Thanks for your time viewing this question.

Upvotes: 9

Views: 3617

Answers (2)

William
William

Reputation: 61

The function below re-renders the org-mode inline images whenever the window is resized by using hooks. It shrinks the image only when the window is displaying less than 80 columns (usually 1/3 of the screen). I believe it works better than always rendering in window width.

(defun org-image-resize (frame)
  (when (derived-mode-p 'org-mode)
      (if (< (window-total-width) 80)
      (setq org-image-actual-width (window-pixel-width))
    (setq org-image-actual-width (* 80 (window-font-width))))
      (org-redisplay-inline-images)))

(add-hook 'window-size-change-functions 'org-image-resize)

GIF Demo of the code above

If you want the image just matching the size of your window width:

(defun org-image-resize (frame)
  (when (derived-mode-p 'org-mode)
      (setq org-image-actual-width (window-pixel-width))
      (org-redisplay-inline-images)))

(add-hook 'window-size-change-functions 'org-image-resize)

Or change the (window-pixel-width) into (- (window-pixel-width) 20) if you want some margin on the right side.

Upvotes: 6

Dominik Schrempf
Dominik Schrempf

Reputation: 877

From the documentation of org-image-actual-width:

Documentation:
Should we use the actual width of images when inlining them?
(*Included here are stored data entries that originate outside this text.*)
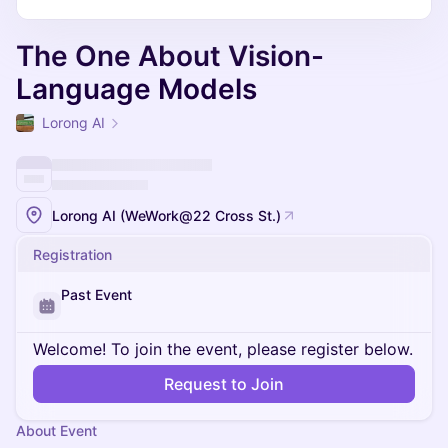
The One About Vision-
Language Models
Lorong AI
Lorong AI (WeWork@22 Cross St.)
Registration
Past Event
Welcome! To join the event, please register below.
Request to Join
About Event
When set to t, always use the image width.

When set to a number, use imagemagick (when available) to set
the image's width to this value.

When set to a number in a list, try to get the width from any
#+ATTR.* keyword if it matches a width specification like

  #+ATTR_HTML: :width 300px

and fall back on that number if none is found.

When set to nil, try to get the width from an #+ATTR.* keyword
and fall back on the original width if none is found.

So you could use the attribute #+ATTR_HTML to specify the width. It has to be specified manually though. Is this responsive enough?